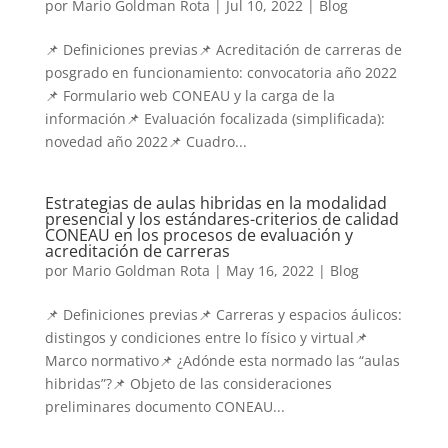
por
Mario Goldman Rota
|
Jul 10, 2022
|
Blog
📌 Definiciones previas📌 Acreditación de carreras de
posgrado en funcionamiento: convocatoria año 2022
📌 Formulario web CONEAU y la carga de la
información📌 Evaluación focalizada (simplificada):
novedad año 2022📌 Cuadro...
Estrategias de aulas hibridas en la modalidad
presencial y los estándares-criterios de calidad
CONEAU en los procesos de evaluación y
acreditación de carreras
por
Mario Goldman Rota
|
May 16, 2022
|
Blog
📌 Definiciones previas📌 Carreras y espacios áulicos:
distingos y condiciones entre lo físico y virtual📌
Marco normativo📌 ¿Adónde esta normado las “aulas
hibridas”?📌 Objeto de las consideraciones
preliminares documento CONEAU...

DIRECTIONS FOR THIS TASK |
Only the lines from the one that contains "Marco normativo📌 ¿Adónde" to the end of the data should be output, exactly as they appear.

SOLUTION TO THIS TASK |
Marco normativo📌 ¿Adónde esta normado las “aulas
hibridas”?📌 Objeto de las consideraciones
preliminares documento CONEAU...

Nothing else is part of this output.